Na parterze biblioteki, w której pracowała Moja Mama były dwa olbrzymie pomieszczenia: wypożyczalnia dla dorosłych po prawej stronie od wejścia i wypożyczalnia dla dzieci po lewej. Z wypożyczalni dla dzieci wydzielono czytelnię, bo księgozbiór dziecięcy był zdecydowanie mniejszy od tego dla dorosłych, więc nie było potrzebne tak wielkie pomieszczenie. Na piętrze budynku, w którym mieściła się biblioteka znajdowały się pomieszczenia administracyjne. Na piętro prowadziły kręte schody. Pomimo tego, że Moja Mama nie pozwalała mi  po nich wychodzić, bez przerwy wychodziłam na górę, ćwicząc zapewne trudną sztukę wychodzenia po krętych schodach.
W wypożyczalni dla dzieci, choć miała mniejszy księgozbiór, było więcej nowych książek. Może później powstała idea bibliotek dla dzieci, a może dzieci niszczyły książki i trzeba było wciąż odnawiać zbiory?
W bibliotece często odbywały się spotkania z autorami książek.
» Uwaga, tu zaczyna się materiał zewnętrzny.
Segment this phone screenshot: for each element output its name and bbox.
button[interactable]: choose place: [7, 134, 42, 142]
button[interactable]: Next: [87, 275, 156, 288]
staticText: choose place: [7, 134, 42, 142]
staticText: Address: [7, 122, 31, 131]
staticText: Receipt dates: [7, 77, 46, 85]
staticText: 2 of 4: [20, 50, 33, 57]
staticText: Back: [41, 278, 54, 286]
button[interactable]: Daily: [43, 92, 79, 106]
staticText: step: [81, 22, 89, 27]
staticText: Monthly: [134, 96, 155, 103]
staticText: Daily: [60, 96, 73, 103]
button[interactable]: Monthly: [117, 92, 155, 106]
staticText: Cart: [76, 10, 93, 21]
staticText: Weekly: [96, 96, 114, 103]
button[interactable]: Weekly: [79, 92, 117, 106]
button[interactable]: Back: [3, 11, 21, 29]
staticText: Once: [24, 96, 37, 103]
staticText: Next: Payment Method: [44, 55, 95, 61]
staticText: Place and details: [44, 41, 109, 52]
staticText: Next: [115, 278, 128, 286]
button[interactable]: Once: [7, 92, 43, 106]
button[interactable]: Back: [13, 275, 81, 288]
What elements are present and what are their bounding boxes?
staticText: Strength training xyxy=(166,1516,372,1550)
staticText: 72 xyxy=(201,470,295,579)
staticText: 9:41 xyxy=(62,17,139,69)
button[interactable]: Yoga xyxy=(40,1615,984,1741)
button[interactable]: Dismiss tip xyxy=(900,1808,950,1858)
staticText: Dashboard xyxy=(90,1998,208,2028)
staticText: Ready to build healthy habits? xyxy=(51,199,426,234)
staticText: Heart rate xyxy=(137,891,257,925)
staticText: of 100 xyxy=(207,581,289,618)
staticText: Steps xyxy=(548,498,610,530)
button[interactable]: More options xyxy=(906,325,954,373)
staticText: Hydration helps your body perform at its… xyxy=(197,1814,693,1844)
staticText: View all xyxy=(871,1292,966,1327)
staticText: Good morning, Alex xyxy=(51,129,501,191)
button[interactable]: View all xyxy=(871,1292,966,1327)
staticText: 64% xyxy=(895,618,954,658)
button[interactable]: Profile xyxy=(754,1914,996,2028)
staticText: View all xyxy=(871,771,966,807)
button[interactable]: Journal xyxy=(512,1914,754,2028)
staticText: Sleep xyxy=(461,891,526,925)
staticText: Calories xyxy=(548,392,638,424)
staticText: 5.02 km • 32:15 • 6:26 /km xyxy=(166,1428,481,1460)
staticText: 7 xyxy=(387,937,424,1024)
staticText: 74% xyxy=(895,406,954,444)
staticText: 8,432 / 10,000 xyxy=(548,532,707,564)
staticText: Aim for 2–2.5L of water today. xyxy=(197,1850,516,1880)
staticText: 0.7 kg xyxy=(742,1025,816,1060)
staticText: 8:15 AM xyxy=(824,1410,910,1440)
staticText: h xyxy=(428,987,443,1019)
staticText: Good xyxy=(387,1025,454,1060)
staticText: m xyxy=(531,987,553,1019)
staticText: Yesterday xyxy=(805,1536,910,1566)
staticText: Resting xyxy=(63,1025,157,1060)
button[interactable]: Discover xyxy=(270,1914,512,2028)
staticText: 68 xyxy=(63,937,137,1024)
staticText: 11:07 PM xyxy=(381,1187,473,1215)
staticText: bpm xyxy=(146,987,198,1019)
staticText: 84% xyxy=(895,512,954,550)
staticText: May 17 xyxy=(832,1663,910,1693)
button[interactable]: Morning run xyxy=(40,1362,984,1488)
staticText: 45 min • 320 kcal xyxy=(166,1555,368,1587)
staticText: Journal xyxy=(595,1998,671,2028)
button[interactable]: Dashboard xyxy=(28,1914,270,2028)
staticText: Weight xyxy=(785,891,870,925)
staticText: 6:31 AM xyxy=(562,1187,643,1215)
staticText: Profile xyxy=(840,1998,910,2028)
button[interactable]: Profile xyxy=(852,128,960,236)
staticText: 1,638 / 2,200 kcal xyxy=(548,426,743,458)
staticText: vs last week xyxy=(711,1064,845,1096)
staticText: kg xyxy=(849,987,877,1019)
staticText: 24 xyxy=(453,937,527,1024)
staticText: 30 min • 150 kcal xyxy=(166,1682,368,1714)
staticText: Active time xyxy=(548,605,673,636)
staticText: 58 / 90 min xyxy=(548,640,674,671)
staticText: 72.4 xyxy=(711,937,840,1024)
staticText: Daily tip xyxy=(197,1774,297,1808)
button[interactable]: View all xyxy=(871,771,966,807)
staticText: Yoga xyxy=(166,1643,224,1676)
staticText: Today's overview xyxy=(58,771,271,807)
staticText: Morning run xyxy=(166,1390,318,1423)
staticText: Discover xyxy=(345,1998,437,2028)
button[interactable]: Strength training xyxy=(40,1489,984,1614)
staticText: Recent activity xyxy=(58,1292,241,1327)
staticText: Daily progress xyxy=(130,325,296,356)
Chodziłam na wiele takich spotkań, bo bardzo je lubiłam. Aż wylądowałam na spotkaniu w bibliotece, kontynuatorki tamtej, którą mam w pamięci i to ja byłam autorką i ze względu na mnie, na moją książkę inni przyszli na spotkanie. Choć biblioteka ta dziś jest bardzo nowoczesna i mieści się w innym budynku, to dla mnie jest w niej duch tej, która zbudowała mój obraz świata zamieszczonego na kartkach wszystkich jej książek.
Potem Moja Mama pracowała jeszcze w dwóch innych bibliotekach zakładowych, ale żadna z nich, ani też żadna inna, nie miała takiej atmosfery, jak ta, którą pamiętam z najwcześniejszego dzieciństwa. Śmiało więc można powiedzieć, że to nie osoba Mojej Mamy przyciągała mnie do owej biblioteki. To była jakaś magnetyczna siła tamtego miejsca, czasu i ludzi. Zakładowe biblioteki dysponowały literaturą fachową, a ta nie przemawiała do mojej wyobraźni tak, jak przemawiały książki beletrystyczne, przygodowe, przyrodnicze, geograficzne, kryminalne itd. itp. Tamte, w wypożyczalni biblioteki, którą pamiętam i wspominam, przemawiały do mnie nawet, gdy stały zamknięte na półkach.
Już pewnie w niewielu miejscowościach w kraju znajdują się biblioteki takie, jaką zapamiętałam, bo przecież komputery zawładnęły wszystkimi sferami życia społecznego, więc obraz, który przedstawiłam może zatrzymać pamięć o starych bibliotekach.
A z mojej strony jest przede wszystkim ukłonem w stronę dyrekcji, pracowników i czytelników Wadowickiej Biblioteki Publicznej za niezmiernie miłe i ciepłe przyjęcie, jakie mi zgotowali podczas sobotniego spotkania. Dziękuję.